Grâce à la combinaison des vaccinations rapides et des aides publiques, le R.-U. est sur la bonne voie pour tourner la page sombre du Covid-19. Mais que se passera-t-il après ? Comment le R.-U. envisage-t-il de compenser à plus long terme le dommage économique dû à sa sortie de l’UE ? Ce mois-ci, Boris Johnson a présenté sa vision d’avenir. Le plan pluriannuel pour 2021-2026, intitulé « Build Back Better: our plan for growth », est clairement un clin d'œil aux plans à long terme du président américain Joe Biden.
Car le gouvernement conservateur britannique entend lui aussi investir davantage dans l’infrastructure, l’innovation et la transition énergétique. Et ce, en mettant plus encore que par le passé l’accent sur le développement économique en dehors de Londres et du sud-ouest du R.-U. Au cours des dernières décennies, la croissance économique a surtout profité à la capitale et à sa région limitrophe. Creusant ainsi l’écart de prospérité entre les régions. En 1998, Londres contribuait à la création de valeur ajoutée brute du Royaume-Uni à hauteur de 20%. En 2018, ce chiffre avait déjà grimpé à 24% (voir graphique).

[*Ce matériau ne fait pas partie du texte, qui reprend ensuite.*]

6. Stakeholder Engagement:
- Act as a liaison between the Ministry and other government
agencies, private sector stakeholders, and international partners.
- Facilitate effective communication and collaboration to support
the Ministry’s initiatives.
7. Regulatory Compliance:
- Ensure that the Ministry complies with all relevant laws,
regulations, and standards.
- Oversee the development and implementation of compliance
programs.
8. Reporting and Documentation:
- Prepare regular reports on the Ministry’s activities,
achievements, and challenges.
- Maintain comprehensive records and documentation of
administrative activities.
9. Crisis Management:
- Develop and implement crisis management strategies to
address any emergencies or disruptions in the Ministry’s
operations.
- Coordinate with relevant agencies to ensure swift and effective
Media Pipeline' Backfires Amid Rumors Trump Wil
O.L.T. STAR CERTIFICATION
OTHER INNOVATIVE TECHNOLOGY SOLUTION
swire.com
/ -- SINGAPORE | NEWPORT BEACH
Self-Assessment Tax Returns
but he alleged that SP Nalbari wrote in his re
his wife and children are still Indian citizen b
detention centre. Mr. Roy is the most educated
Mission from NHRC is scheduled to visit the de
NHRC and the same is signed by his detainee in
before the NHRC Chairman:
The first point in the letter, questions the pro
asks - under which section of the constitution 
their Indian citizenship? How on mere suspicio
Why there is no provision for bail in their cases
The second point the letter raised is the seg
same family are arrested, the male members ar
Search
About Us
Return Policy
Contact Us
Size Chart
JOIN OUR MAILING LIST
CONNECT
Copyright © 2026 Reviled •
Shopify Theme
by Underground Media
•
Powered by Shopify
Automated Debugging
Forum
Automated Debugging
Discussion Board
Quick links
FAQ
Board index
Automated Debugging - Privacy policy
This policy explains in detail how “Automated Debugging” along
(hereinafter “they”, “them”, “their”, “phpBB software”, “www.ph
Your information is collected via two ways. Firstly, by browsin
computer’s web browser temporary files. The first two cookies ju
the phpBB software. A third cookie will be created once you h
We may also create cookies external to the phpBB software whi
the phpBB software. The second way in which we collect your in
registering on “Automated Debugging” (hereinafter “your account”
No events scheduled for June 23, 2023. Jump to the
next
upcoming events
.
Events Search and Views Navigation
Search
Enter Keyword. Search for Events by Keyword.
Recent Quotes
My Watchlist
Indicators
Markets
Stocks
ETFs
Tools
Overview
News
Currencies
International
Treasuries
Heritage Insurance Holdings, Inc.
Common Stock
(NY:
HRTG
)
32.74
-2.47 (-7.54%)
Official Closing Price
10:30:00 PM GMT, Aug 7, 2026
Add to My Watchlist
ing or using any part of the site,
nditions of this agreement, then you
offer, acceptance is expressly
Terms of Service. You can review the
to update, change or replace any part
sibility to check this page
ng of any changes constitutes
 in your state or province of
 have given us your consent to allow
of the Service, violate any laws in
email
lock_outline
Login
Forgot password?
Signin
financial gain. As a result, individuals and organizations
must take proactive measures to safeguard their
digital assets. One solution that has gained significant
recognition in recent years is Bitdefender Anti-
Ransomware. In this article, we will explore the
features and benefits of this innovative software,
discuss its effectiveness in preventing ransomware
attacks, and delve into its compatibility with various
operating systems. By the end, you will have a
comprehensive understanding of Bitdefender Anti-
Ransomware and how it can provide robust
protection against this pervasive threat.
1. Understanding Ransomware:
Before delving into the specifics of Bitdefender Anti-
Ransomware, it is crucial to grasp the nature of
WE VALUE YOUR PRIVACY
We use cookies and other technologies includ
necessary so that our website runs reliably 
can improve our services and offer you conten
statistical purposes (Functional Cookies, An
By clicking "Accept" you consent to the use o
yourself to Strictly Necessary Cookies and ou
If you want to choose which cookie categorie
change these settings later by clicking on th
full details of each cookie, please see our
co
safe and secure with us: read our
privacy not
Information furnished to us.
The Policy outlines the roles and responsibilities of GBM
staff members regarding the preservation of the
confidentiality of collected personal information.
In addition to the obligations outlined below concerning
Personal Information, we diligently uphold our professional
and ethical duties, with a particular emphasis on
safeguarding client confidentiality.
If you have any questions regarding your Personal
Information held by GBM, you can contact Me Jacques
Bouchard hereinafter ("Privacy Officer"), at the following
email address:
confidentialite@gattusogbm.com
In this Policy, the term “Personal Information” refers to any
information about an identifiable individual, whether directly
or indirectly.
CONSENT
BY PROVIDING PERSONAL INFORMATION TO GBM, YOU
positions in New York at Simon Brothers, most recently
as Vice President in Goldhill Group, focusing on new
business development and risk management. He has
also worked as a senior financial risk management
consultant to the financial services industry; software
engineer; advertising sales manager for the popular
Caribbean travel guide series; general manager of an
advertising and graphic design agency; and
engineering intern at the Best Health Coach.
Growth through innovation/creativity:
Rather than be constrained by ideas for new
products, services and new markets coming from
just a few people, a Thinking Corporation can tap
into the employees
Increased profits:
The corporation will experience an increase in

Pour donner un élan économique aux régions, huit nouveaux « freeports » vont être créés. Il s’agit de zones clairement délimitées, dans lesquelles les entreprises paient peu ou pas d’impôts, et qui sont souvent situées à proximité d'un aéroport ou d’un port maritime. Boris Johnson espère que ces « ports francs » généreront davantage de commerce et d'emplois, compensant ainsi une partie du dommage engendré par le Brexit. Mais de nombreux économistes doutent de leur utilité. Le R.-U.

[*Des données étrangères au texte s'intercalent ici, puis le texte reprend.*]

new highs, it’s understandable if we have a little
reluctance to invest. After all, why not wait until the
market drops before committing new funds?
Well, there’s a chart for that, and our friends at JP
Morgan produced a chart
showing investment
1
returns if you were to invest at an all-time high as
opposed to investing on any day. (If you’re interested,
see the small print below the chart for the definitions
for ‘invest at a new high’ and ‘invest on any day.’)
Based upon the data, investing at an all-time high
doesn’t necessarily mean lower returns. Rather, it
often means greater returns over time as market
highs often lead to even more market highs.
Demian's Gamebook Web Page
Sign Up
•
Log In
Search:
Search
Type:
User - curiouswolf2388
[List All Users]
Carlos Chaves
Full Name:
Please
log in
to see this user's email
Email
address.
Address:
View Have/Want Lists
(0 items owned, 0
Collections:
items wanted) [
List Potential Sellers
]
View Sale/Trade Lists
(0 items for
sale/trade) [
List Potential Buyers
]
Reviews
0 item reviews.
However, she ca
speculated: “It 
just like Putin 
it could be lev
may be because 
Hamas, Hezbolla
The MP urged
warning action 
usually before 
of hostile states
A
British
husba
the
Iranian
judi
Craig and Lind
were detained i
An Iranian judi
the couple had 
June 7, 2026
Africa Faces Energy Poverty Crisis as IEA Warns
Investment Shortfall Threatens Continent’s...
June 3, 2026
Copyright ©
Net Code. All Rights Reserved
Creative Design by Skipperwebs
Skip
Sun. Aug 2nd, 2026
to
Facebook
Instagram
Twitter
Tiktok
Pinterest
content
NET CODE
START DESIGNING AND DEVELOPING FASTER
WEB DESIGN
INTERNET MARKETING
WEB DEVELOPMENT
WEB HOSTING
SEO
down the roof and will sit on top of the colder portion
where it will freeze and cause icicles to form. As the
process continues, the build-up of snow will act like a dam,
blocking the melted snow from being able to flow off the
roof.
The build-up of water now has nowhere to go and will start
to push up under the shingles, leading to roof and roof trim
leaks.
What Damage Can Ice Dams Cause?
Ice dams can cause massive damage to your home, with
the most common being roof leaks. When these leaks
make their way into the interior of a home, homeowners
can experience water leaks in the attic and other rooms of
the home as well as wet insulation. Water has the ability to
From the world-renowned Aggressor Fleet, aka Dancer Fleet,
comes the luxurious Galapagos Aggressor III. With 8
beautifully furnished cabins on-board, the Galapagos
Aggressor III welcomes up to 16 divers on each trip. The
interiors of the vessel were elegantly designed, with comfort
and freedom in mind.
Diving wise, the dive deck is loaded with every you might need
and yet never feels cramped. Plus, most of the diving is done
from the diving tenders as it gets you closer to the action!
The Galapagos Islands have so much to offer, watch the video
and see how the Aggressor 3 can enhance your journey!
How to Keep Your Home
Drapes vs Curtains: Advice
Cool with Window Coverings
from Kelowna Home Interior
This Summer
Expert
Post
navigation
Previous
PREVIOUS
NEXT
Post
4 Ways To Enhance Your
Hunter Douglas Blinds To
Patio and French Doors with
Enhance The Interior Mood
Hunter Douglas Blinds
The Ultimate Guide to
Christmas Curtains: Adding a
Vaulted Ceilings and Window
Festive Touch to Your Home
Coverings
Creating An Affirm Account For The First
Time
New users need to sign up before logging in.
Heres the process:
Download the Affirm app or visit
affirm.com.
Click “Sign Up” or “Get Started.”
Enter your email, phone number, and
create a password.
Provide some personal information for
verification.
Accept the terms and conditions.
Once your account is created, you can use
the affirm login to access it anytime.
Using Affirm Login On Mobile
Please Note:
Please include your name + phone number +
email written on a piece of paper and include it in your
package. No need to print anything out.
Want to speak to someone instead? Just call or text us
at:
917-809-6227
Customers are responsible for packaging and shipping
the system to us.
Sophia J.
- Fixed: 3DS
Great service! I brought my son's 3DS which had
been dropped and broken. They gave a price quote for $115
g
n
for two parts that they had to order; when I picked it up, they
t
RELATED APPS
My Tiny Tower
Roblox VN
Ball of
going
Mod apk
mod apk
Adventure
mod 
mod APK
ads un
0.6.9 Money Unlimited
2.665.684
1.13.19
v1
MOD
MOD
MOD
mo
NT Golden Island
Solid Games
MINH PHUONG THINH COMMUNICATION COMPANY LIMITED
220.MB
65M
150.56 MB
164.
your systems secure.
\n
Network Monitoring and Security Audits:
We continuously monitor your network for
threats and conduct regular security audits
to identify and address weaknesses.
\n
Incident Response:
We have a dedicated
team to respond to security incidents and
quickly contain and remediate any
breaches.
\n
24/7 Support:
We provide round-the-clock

applique de toute manière déjà des droits d'importation peu élevés, et une étude indique que souvent, les « freeports » ne font que déplacer l’activité d'un endroit à un autre.

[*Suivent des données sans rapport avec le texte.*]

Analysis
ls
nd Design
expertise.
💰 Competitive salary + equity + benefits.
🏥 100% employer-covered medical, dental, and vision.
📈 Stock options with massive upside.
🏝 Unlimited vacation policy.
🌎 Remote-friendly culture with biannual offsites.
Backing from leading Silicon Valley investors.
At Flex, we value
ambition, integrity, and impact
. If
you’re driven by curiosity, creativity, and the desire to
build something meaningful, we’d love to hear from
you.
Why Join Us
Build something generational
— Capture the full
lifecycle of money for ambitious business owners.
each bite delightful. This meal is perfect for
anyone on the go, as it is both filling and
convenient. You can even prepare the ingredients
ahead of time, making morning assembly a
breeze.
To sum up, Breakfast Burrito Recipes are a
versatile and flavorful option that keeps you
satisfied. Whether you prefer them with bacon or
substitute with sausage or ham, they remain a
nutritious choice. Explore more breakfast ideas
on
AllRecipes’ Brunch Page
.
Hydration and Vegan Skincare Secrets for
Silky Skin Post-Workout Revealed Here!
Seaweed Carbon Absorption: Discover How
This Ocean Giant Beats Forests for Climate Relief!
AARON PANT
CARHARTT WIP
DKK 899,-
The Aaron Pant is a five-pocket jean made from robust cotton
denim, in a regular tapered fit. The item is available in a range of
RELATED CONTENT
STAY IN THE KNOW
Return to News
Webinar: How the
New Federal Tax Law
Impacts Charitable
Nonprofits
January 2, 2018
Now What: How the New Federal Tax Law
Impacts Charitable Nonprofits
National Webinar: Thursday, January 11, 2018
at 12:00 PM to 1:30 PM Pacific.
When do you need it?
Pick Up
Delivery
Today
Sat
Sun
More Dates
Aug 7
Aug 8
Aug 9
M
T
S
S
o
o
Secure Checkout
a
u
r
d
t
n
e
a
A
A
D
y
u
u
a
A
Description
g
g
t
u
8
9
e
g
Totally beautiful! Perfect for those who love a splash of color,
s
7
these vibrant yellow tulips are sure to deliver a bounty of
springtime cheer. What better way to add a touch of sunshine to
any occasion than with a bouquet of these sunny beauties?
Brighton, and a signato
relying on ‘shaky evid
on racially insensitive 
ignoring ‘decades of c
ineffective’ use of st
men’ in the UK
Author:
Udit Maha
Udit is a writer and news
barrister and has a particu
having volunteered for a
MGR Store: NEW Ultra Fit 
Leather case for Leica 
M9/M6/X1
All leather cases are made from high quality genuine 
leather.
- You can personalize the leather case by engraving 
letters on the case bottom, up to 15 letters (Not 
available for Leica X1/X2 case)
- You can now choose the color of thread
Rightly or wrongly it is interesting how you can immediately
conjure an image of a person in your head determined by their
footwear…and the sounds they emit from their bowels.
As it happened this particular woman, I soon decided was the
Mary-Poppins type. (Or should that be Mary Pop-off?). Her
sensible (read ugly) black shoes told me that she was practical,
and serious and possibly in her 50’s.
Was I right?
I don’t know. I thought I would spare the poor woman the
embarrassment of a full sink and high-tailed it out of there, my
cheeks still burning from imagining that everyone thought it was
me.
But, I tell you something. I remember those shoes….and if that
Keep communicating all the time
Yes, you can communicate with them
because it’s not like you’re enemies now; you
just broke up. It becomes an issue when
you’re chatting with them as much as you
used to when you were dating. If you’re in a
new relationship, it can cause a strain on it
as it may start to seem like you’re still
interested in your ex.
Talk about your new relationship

Deuxième pilier de croissance sur lequel le gouvernement mise gros : les investissements dans l’infrastructure. Après des années de sous-investissement, le mouvement de rattrapage est impressionnant. Au cours des cinq prochaines années, le gouvernement investira lui-même 700 milliards d’euros. Ces investissements sont essentiels si les Britanniques veulent ramener leurs émissions de C02 à zéro d’ici 2050. Plus de 80 pour cent des émissions de carbone sont liées à la production d'électricité, au chauffage, au transport et à l'industrie lourde.
Le R.-U. veut même devenir leader mondial en croissance propre. En dépensant lui-même 14 milliards d'euros et en attirant trois fois plus de capitaux privés, le gouvernement britannique entend mettre en marche une révolution industrielle verte et créer 250 000 emplois. En mettant l’accent sur les pompes à chaleur, les éoliennes offshore et les techniques de captage du CO2. Certains experts doutent de l’ambition du gouvernement Johnson de devenir précurseur dans la lutte contre le changement climatique. Par le passé, les Conservateurs britanniques n’ont jamais été de fervents partisans de la question. Récemment encore, ils soutenaient la candidature de l’Australien Mathias Cormann, un négationniste notoire du changement climatique, au poste de secrétaire général de l’OCDE. Selon les critiques, la rhétorique verte est davantage induite par le fait que ce sont les Britanniques qui organisent la conférence des Nations unies sur les changements climatiques COP 26, qui se tiendra plus tard cette année.